Exercise directions: All lines between the one holding "Find bladder. (SVG masks)" and the end of the material below, both ends included, should be restated exactly.

▶

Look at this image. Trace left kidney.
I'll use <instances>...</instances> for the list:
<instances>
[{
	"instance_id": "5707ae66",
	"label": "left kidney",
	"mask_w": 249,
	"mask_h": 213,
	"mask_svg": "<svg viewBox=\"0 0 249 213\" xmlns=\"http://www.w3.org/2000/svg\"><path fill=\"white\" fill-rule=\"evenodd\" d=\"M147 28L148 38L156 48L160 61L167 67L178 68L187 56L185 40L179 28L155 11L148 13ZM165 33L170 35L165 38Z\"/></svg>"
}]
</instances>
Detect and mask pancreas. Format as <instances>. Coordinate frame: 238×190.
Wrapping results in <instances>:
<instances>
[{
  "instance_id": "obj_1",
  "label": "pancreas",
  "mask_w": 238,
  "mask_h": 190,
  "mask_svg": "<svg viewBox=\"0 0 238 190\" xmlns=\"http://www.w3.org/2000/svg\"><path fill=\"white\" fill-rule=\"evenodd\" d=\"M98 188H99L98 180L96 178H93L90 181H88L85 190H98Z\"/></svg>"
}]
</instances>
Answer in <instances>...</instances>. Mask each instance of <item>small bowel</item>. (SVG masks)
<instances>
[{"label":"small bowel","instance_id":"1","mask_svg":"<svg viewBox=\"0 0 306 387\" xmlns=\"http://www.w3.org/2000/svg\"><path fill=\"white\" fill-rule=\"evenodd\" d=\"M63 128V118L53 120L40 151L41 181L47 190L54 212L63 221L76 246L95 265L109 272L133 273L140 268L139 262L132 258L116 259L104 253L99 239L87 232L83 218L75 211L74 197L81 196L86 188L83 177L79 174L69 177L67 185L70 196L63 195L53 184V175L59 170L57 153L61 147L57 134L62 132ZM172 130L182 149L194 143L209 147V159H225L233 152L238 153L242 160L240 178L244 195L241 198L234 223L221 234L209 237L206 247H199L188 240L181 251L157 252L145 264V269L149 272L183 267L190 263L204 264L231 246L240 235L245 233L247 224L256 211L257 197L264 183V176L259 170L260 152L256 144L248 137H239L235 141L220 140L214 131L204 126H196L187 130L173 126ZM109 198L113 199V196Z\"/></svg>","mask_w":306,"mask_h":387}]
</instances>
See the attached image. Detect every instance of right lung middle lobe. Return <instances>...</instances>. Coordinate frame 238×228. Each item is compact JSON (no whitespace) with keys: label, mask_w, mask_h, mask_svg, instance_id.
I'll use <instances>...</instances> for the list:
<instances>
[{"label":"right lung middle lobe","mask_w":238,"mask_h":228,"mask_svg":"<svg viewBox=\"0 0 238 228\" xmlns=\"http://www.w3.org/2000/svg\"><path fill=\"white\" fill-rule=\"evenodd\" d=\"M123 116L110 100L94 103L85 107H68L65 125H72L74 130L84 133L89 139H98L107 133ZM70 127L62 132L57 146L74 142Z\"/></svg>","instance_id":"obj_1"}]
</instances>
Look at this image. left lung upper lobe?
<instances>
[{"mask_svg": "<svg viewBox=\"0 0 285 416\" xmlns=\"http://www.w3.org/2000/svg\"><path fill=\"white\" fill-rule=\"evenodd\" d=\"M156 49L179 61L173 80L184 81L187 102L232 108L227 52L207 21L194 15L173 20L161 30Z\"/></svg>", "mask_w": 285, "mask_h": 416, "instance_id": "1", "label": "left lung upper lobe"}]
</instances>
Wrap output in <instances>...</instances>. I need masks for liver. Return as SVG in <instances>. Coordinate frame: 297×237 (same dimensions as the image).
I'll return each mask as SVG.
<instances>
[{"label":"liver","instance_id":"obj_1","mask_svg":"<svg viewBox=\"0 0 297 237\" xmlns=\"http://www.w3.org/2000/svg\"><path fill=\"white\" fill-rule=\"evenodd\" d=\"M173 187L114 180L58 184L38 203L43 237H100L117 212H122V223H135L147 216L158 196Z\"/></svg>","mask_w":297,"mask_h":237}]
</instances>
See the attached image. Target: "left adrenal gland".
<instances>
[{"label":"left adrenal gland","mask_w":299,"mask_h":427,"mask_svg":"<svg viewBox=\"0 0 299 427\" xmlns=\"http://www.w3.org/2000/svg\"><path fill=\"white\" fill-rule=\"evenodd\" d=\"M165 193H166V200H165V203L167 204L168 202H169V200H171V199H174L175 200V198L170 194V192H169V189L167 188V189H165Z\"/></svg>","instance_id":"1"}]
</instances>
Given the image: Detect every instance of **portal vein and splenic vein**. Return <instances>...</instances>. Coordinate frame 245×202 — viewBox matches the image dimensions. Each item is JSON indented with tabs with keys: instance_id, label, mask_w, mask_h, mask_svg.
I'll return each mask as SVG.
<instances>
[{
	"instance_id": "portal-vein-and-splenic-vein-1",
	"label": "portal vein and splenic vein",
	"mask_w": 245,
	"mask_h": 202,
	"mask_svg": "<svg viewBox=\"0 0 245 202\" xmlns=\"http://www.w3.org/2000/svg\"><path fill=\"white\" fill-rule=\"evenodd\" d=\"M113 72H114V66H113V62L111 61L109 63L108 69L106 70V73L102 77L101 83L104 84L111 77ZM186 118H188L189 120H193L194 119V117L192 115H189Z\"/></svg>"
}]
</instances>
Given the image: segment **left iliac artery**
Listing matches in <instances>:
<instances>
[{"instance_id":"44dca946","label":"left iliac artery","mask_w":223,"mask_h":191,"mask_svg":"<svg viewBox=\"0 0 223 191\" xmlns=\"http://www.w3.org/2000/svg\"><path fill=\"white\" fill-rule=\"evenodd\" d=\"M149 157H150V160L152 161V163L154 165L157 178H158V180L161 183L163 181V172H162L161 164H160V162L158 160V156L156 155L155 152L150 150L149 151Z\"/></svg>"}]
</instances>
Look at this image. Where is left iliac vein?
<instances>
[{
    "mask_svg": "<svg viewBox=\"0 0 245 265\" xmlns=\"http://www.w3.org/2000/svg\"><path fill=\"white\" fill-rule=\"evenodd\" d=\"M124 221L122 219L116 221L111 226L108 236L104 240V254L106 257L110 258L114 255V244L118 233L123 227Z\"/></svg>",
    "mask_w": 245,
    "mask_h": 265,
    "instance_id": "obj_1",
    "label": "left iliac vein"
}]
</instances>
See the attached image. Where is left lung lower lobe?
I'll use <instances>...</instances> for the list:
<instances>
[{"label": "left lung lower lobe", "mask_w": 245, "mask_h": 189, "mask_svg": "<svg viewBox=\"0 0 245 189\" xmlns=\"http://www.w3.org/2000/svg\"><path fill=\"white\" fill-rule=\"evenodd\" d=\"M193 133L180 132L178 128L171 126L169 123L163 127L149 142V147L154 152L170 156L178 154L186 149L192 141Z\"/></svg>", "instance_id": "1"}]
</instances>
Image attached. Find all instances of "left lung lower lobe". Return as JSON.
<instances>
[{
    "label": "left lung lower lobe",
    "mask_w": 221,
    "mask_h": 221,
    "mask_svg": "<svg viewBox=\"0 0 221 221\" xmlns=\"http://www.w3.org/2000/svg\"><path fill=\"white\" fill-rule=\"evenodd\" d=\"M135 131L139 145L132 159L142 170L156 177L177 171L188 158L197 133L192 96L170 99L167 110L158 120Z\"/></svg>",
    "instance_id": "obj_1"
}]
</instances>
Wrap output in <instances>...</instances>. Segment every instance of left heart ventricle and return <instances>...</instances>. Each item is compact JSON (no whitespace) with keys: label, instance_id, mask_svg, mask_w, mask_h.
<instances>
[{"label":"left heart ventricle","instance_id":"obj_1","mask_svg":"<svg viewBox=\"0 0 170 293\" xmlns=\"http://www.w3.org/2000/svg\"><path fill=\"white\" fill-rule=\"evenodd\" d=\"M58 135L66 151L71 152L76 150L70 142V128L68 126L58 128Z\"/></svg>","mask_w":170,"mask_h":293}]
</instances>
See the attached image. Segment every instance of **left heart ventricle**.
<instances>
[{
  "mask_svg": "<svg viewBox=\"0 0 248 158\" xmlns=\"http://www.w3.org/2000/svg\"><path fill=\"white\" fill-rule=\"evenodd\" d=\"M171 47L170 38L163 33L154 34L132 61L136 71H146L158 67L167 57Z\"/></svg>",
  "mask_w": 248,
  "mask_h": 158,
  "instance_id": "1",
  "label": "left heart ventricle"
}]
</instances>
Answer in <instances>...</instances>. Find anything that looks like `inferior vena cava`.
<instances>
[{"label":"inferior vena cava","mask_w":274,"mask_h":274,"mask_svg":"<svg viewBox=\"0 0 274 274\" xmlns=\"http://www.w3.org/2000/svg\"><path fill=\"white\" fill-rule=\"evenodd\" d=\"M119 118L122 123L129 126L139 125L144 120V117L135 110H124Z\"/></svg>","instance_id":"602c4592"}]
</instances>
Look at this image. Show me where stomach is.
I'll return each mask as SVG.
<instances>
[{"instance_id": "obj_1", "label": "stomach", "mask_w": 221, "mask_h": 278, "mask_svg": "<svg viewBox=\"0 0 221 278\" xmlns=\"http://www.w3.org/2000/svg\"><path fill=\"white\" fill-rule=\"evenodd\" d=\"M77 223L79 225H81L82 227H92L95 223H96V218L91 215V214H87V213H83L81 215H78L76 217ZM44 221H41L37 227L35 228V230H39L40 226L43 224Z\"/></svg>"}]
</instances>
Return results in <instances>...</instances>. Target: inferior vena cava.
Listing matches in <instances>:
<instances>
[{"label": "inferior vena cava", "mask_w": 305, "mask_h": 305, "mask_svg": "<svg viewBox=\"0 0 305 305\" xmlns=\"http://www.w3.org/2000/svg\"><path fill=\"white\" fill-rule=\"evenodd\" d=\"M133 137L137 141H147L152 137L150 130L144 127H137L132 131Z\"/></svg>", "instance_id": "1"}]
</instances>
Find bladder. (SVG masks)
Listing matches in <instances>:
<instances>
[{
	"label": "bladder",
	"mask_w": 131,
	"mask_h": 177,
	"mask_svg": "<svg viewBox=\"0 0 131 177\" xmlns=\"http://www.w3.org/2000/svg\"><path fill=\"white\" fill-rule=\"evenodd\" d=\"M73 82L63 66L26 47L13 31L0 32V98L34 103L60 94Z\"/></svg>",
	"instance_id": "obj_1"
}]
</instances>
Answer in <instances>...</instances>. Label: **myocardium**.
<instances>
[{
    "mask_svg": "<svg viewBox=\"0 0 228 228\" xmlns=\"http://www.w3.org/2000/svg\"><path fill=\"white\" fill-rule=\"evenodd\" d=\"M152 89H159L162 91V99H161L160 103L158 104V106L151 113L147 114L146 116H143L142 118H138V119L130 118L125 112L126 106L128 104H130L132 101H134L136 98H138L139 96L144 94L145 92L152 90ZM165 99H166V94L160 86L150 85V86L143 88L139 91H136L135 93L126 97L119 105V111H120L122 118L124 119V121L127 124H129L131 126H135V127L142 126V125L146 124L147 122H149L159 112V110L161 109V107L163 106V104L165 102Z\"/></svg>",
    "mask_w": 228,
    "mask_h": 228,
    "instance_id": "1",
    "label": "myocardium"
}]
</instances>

◀

Exercise output:
Find bladder. (SVG masks)
Listing matches in <instances>:
<instances>
[{
	"label": "bladder",
	"mask_w": 131,
	"mask_h": 177,
	"mask_svg": "<svg viewBox=\"0 0 131 177\" xmlns=\"http://www.w3.org/2000/svg\"><path fill=\"white\" fill-rule=\"evenodd\" d=\"M73 82L63 66L26 47L13 31L0 32V98L34 103L60 94Z\"/></svg>",
	"instance_id": "obj_1"
}]
</instances>
Answer in <instances>...</instances>. Label: **myocardium**.
<instances>
[{
    "mask_svg": "<svg viewBox=\"0 0 228 228\" xmlns=\"http://www.w3.org/2000/svg\"><path fill=\"white\" fill-rule=\"evenodd\" d=\"M152 89H159L162 91V99H161L160 103L158 104V106L151 113L147 114L146 116H143L142 118H138V119L130 118L125 112L126 106L128 104H130L132 101H134L136 98H138L139 96L144 94L145 92L152 90ZM165 99H166V94L160 86L150 85V86L143 88L139 91H136L135 93L126 97L119 105V111H120L122 118L124 119V121L127 124H129L131 126H135V127L142 126V125L146 124L147 122H149L159 112V110L161 109V107L163 106V104L165 102Z\"/></svg>",
    "mask_w": 228,
    "mask_h": 228,
    "instance_id": "1",
    "label": "myocardium"
}]
</instances>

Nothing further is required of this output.